= AIM OF THE EXERCISE =
Within the records below, find each line that holds the string "рабочих", then copy it.

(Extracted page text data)

※

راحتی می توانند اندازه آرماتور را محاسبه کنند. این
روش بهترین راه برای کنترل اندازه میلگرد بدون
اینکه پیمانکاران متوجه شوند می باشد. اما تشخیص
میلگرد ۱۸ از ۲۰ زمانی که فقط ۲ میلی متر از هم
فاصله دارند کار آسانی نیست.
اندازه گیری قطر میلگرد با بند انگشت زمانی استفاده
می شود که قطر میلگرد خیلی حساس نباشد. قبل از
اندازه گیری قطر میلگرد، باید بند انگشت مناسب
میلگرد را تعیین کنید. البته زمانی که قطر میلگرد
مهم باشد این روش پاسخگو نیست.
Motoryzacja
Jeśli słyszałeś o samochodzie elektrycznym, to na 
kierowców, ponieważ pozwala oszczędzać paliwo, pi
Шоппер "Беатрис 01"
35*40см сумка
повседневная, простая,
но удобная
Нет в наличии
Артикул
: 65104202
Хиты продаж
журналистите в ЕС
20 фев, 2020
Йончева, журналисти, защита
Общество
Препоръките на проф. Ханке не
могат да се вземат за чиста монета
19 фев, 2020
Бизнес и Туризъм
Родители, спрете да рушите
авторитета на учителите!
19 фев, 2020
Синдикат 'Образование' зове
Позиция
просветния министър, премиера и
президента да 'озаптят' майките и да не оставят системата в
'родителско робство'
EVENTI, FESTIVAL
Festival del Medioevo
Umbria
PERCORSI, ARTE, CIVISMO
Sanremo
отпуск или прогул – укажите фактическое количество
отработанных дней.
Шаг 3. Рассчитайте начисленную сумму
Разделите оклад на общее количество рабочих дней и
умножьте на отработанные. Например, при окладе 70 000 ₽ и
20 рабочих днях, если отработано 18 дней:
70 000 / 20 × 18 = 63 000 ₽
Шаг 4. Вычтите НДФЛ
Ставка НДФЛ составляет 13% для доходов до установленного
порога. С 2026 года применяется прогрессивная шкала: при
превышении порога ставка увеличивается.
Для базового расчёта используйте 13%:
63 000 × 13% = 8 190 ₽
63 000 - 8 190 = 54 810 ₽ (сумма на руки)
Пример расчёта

※

= WRITTEN SOLUTION =
Разделите оклад на общее количество рабочих дней и
20 рабочих днях, если отработано 18 дней:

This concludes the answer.